EN BANC

[G.R. No. 149154.  June 10, 2003]

RODOLFO S. DE JESUS, EDELWINA DG. PARUNGAO, HERMILO S. BALUCAN, AVELINO C. CASTILLO, DANILO B. DE LEON (Interim Board of Directors, Catbalogan Water District), and ALICE MARIE C. OSORIO (Board Secretary), petitioners, vs. COMMISSION ON AUDIT, respondent.

D E C I S I O N

CARPIO, J.:

The Case

This is a petition for certiorari[1] to annul the Decision dated 12 September 2000 of the Commission on Audit (“COA”) and its Resolution dated 5 July 2001. The COA affirmed the disallowance of payment of allowances and bonuses to members of the interim Board of Directors of the Catbalogan Water District.

The Antecedents

An auditing team from the COA Regional Office No. VIII in Candahug, Palo, Leyte, audited the accounts of the Catbalogan Water District (“CWD”) in Catbalogan, Samar. The auditing team discovered that between May to December 1997 and April to June 1998, members of CWD’s interim Board of Directors (“Board”) granted themselves the following benefits: Representation and Transportation Allowance (“RATA”), Rice Allowance, Productivity Incentive Bonus, Anniversary Bonus, Year-End Bonus and cash gifts. These allowances and bonuses were authorized under Resolution No. 313, series of 1995, of the Local Water Utilities Administration (“LWUA”).

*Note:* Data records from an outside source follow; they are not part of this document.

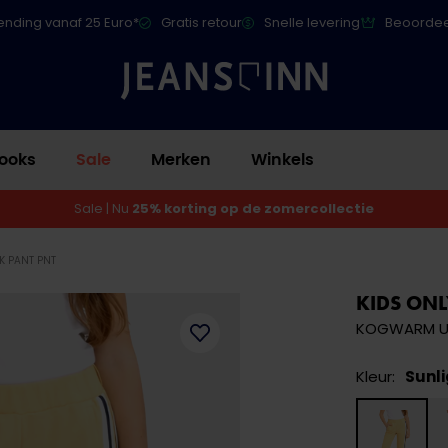
ending vanaf 25 Euro*
Gratis retour
Snelle levering
Beoordee
ooks
Sale
Merken
Winkels
Sale | Nu
25% korting op de zomercollectie
K PANT PNT
KIDS ONL
KOGWARM UP
Kleur:
Sunli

During the audit, the COA audit team issued two notices of disallowance dated 1 October 1998 disallowing payment of the allowances and bonuses received by petitioners, namely: Rodolfo S. De Jesus, Edelwina DG. Parungao, Hermilo S. Balucan, Avelino C. Castillo and Danilo B. De Leon as members of the CWD Board as well as Alice Marie C. Osorio as the Board’s secretary (collectively “petitioners”). The audit team disallowed the allowances and bonuses on the ground that they run counter to Section 13 of Presidential Decree No. 198 (“PD 198”).

Petitioners appealed to the COA Regional Office No. VIII but COA Regional Director Dominador T. Tersol denied the appeal. Aggrieved, petitioners filed a petition for review with the COA which in a decision dated 12 September 2000 denied the petition. The COA also denied on 5 July 2001 petitioners’ motion for reconsideration.

Hence, the instant petition.

The COA’s Ruling

The COA explained that members of the CWD Board cannot receive compensation and other benefits in addition to the per diems allowed by Section 13 of PD 198. We quote the relevant portion of the COA’s decision:

Resolution No. 313, s. 1995, as amended, which grants compensation and other benefits to the members of the Board of Directors of CWD is not in harmony with the aforequoted provisions of Sec. 13, PD 198, which speaks only of per diems, the amount of which is subject to approval by the administrator if more than P50.00 each for every meeting.

It is a fundamental rule in statutory construction that if a statute is clear, plain and free from ambiguity, it must be given literal meaning and applied without attempted interpretation. Thus, any resolution granting allowances to directors of Water Districts other than that authorized in Sec. 13 of PD 198 is null and void. A statutorily proscribed benefit may not be amended by a mere administrative fiat.[2]

The Issues

Petitioners contend that the COA committed grave abuse of discretion amounting to lack or excess of jurisdiction in -

1.  Motu proprio exercising jurisdiction to declare LWUA Board Resolution No. 313, Series of 1995, as amended, not in conformity with Section 13 of PD 198, as amended;

2.  Ruling that Section 13 of PD 198, as amended, prohibits payment to petitioners of RATA, extraordinary and miscellaneous expenses (“EME”), and other allowances and bonuses;

3.  Demanding the refund of the disallowed allowances and bonuses received by petitioners as interim members and secretary of the CWD Board.

The Court’s Ruling

The petition is meritorious in part.

The Catbalogan Water District was created pursuant to PD 198, as amended,[3] otherwise known as the Provincial Water Utilities Act of 1973. PD 198 authorized the local legislative bodies, through an enabling resolution, to create their respective water districts, subject to the guidelines and regulations under PD 198. PD 198 further created the Local Water Utilities Administration (“LWUA”), a national agency, and granted LWUA regulatory powers necessary to optimize public service from water districts.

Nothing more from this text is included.